> _EXERCISE PROMPT_:
Everything in the records is to be written out exactly, except the pictures.
MATERIALS PROVIDED section start
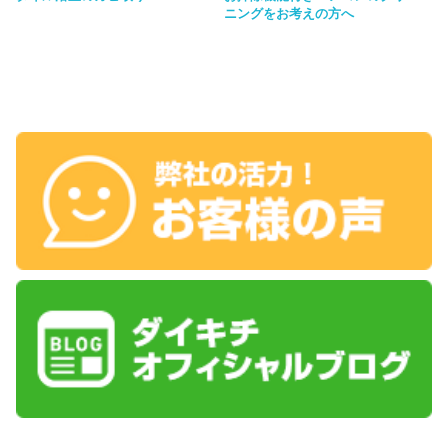
ニングをお考えの方へ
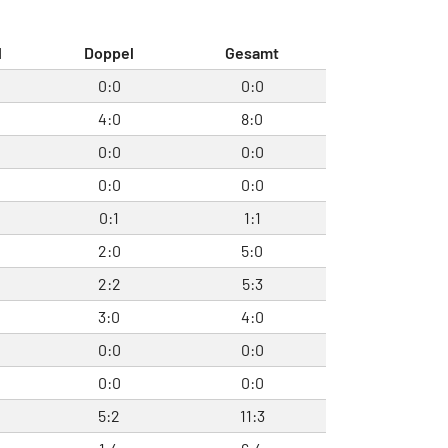
l
Doppel
Gesamt
0:0
0:0
4:0
8:0
0:0
0:0
0:0
0:0
0:1
1:1
2:0
5:0
2:2
5:3
3:0
4:0
0:0
0:0
0:0
0:0
5:2
11:3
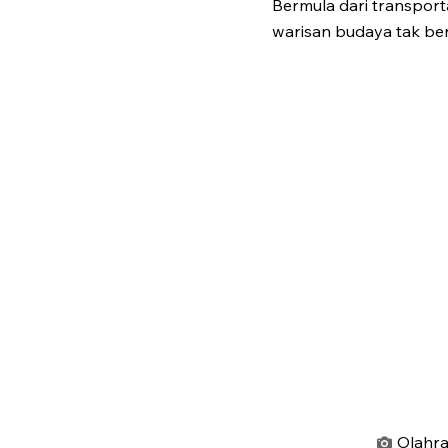
Bermula dari transporta
warisan budaya tak b
Olahra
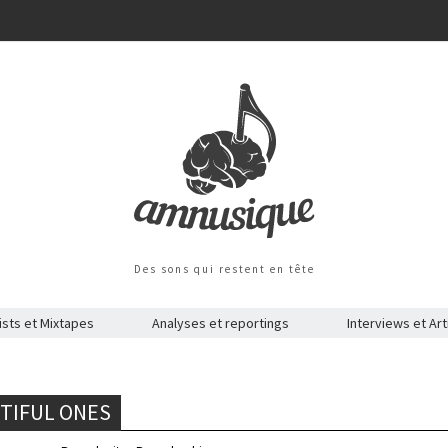
Des sons qui restent en tête
ists et Mixtapes
Analyses et reportings
Interviews et Art
TIFUL ONES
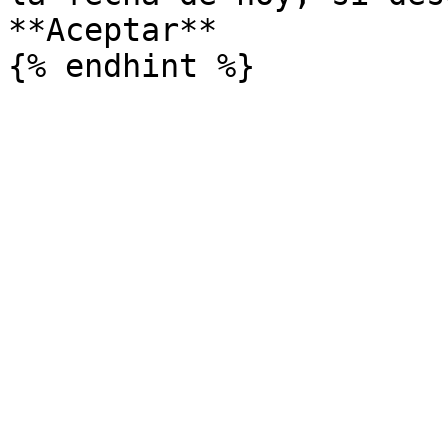
**Aceptar**
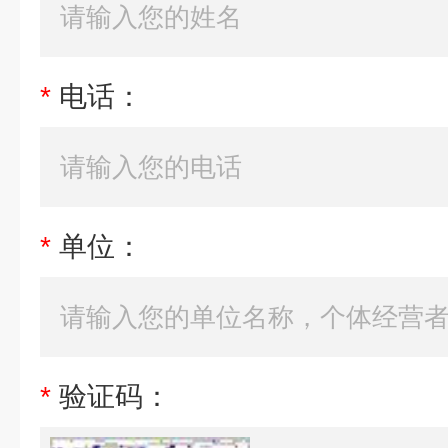
*
电话：
*
单位：
*
验证码：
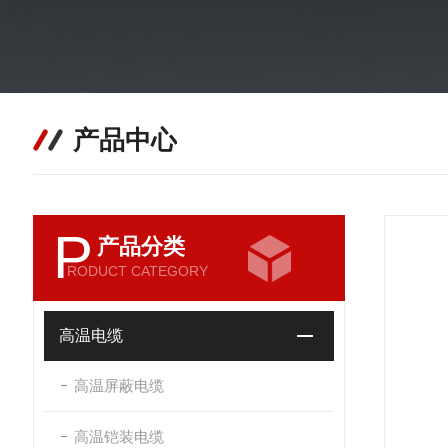
产品中心
P
产品分类
RODUCT CATEGORY
高温电缆
高温屏蔽电缆
高温铠装电缆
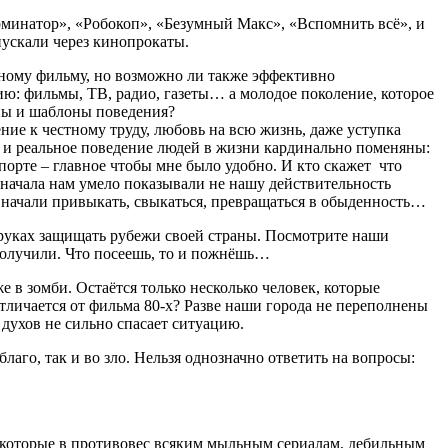
ерминатор», «Робокоп», «Безумный Макс», «Вспомнить всё», и
пускали через кинопрокаты.
одному фильму, но возможно ли также эффективно
цию: фильмы, ТВ, радио, газеты… а молодое поколение, которое
мпы и шаблоны поведения?
ние к честному труду, любовь на всю жизнь, даже уступка
ит, и реальное поведение людей в жизни кардинально поменяны:
спорте – главное чтобы мне было удобно. И кто скажет что
начала нам умело показывали не нашу действительность
е начали привыкать, свыкаться, превращаться в обыденность…
 руках защищать рубежи своей страны. Посмотрите наши
 получили. Что посеешь, то и пожнёшь…
 в зомби. Остаётся только несколько человек, которые
тличается от фильма 80-х? Разве наши города не переполнены
духов не сильно спасает ситуацию.
аго, так и во зло. Нельзя однозначно ответить на вопросы:
 которые в противовес всяким мыльным сериалам, дебильным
MATERIALS PROVIDED section end
> _SOLUTION FOR THIS EXERCISE_:
ニングをお考えの方へ
l
Doppel
Gesamt
0:0
0:0
4:0
8:0
0:0
0:0
0:0
0:0
0:1
1:1
2:0
5:0
2:2
5:3
3:0
4:0
0:0
0:0
0:0
0:0
5:2
11:3
Bermula dari transporta
warisan budaya tak b
Olahra
Des sons qui restent en tête
ists et Mixtapes
Analyses et reportings
Interviews et Art
TIFUL ONES
**Aceptar**
*
电话：
*
单位：
*
验证码：
产品中心
P
产品分类
RODUCT CATEGORY
高温电缆
高温屏蔽电缆
高温铠装电缆
ерминатор», «Робокоп», «Безумный Макс», «Вспомнить всё», и
пускали через кинопрокаты.
одному фильму, но возможно ли также эффективно
цию: фильмы, ТВ, радио, газеты… а молодое поколение, которое
мпы и шаблоны поведения?
ние к честному труду, любовь на всю жизнь, даже уступка
ит, и реальное поведение людей в жизни кардинально поменяны:
спорте – главное чтобы мне было удобно. И кто скажет что
начала нам умело показывали не нашу действительность
е начали привыкать, свыкаться, превращаться в обыденность…
 руках защищать рубежи своей страны. Посмотрите наши
 получили. Что посеешь, то и пожнёшь…
 в зомби. Остаётся только несколько человек, которые
тличается от фильма 80-х? Разве наши города не переполнены
духов не сильно спасает ситуацию.
аго, так и во зло. Нельзя однозначно ответить на вопросы:
 которые в противовес всяким мыльным сериалам, дебильным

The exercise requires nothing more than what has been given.